Does Ofsted’s draft inspection framework pass the inclusion test?

17 Jan 2019, 10:00

The beefed up focus on special needs and disabilities in Ofsted’s draft inspection framework is welcome, but there’s more they could do if they really want to incentivise schools to be inclusive, notes Adam Boddison

Earlier this year, I made the case that under Ofsted’s education inspection framework (EIF) no school should be able to be outstanding unless they can demonstrate that they are inclusive. With this principle in mind, I have looked carefully at the draft school inspection handbook and whilst I welcome the progress that has been made, there is still more to be done.

The EIF goes some way in making explicit references to special education needs or disabilities (SEND) and the expectations in relation to inspection. Paragraphs 293 to 295 in particular provide guidance on how inspectors should apply the EIF in relation to special schools and SEND in mainstream schools. There is an acknowledgement of the individualised provision that is often required for learners with SEND, and that it would be inappropriate to directly compare their outcomes given their vastly different starting points and pathways.

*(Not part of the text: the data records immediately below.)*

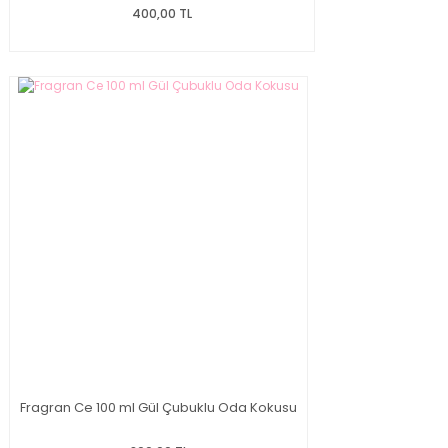
400,00 TL
Fragran Ce 100 ml Gül Çubuklu Oda Kokusu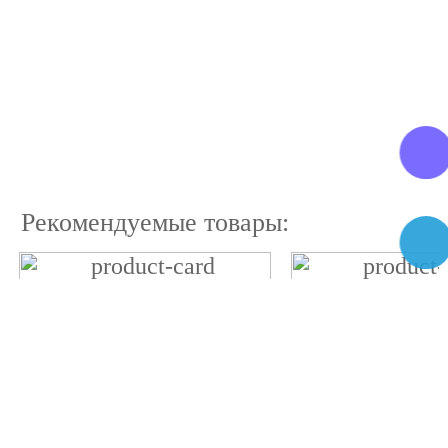
Рекомендуемые товары: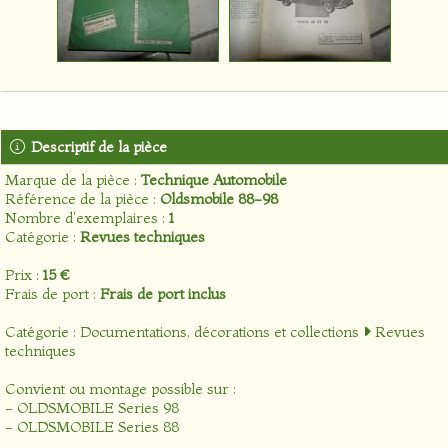
Descriptif de la pièce
Marque de la pièce :
Technique Automobile
Référence de la pièce :
Oldsmobile 88-98
Nombre d'exemplaires :
1
Catégorie :
Revues techniques
Prix :
15 €
Frais de port :
Frais de port inclus
Catégorie :
Documentations, décorations et collections
Revues
techniques
Convient ou montage possible sur :
- OLDSMOBILE Series 98
- OLDSMOBILE Series 88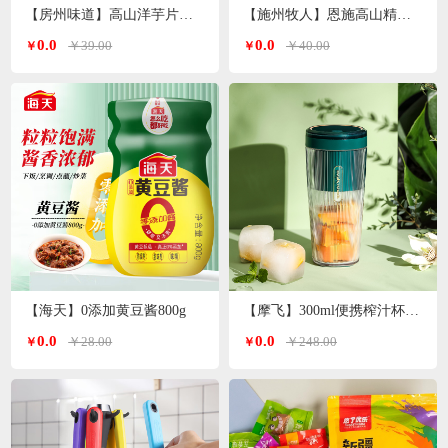
【房州味道】高山洋芋片土豆片500g
【施州牧人】恩施高山精选小木耳250g/袋
0.0
0.0
￥39.00
￥40.00
￥
￥
【海天】0添加黄豆酱800g
【摩飞】300ml便携榨汁杯MR9800（颜色随机）
0.0
0.0
￥28.00
￥248.00
￥
￥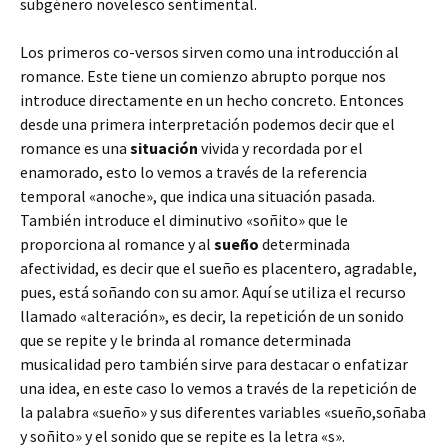
subgénero novelesco sentimental.
Los primeros co-versos sirven como una introducción al
romance. Este tiene un comienzo abrupto porque nos
introduce directamente en un hecho concreto. Entonces
desde una primera interpretación podemos decir que el
romance es una
situación
vivida y recordada por el
enamorado, esto lo vemos a través de la referencia
temporal «anoche», que indica una situación pasada.
También introduce el diminutivo «soñito» que le
proporciona al romance y al
sueño
determinada
afectividad, es decir que el sueño es placentero, agradable,
pues, está soñando con su amor. Aquí se utiliza el recurso
llamado «alteración», es decir, la repetición de un sonido
que se repite y le brinda al romance determinada
musicalidad pero también sirve para destacar o enfatizar
una idea, en este caso lo vemos a través de la repetición de
la palabra «sueño» y sus diferentes variables «sueño,soñaba
y soñito» y el sonido que se repite es la letra «s».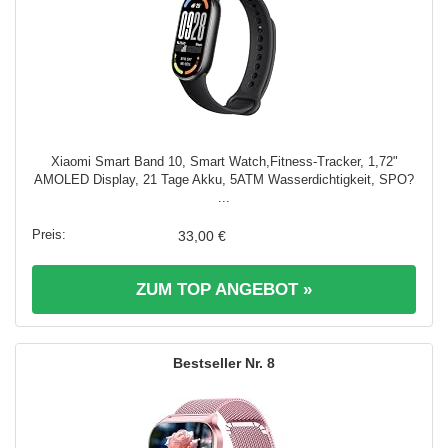
Xiaomi Smart Band 10, Smart Watch,Fitness-Tracker, 1,72"
AMOLED Display, 21 Tage Akku, 5ATM Wasserdichtigkeit, SPO?
...
33,00 €
ZUM TOP ANGEBOT »
8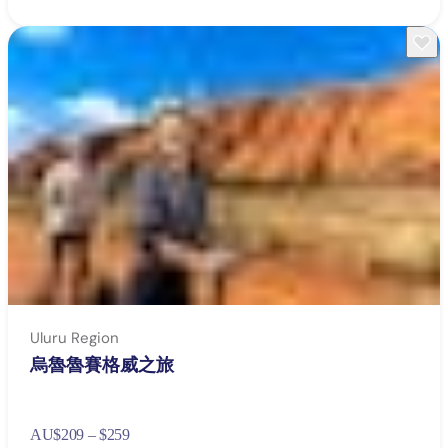
Uluru Region
烏魯魯賽格威之旅
AU
$209 – $259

There are several references to ensuring that learners with SEND are prepared for adulthood and employment, with statements such as “pupils with SEND must have the knowledge and cultural capital they need to succeed in life” and the school “consistently goes ‘the extra mile’ to promote the personal development of pupils, so that they have access to a rich set of experiences”.

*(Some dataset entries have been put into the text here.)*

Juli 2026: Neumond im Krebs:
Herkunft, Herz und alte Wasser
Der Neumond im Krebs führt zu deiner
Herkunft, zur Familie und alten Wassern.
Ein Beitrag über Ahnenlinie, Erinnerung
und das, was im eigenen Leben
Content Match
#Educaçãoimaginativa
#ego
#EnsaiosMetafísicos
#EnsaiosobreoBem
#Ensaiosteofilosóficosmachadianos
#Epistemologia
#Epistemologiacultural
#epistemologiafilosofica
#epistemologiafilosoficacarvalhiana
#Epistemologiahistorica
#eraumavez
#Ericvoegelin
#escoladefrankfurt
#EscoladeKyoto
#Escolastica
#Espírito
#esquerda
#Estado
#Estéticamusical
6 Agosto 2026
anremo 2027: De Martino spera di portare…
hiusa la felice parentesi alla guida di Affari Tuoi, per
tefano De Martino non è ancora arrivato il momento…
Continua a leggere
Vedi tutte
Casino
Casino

There is also some progress in relation to setting out a much broader notion of outcomes beyond simply academic results. Paragraph 294 sets out that inspectors will consider “how well the learning and development of pupils with SEND are assessed, and whether pupils’ outcomes are improving as a result of the different or additional provision being made for them, including outcomes in communication and interaction, cognition and learning and physical health and development”.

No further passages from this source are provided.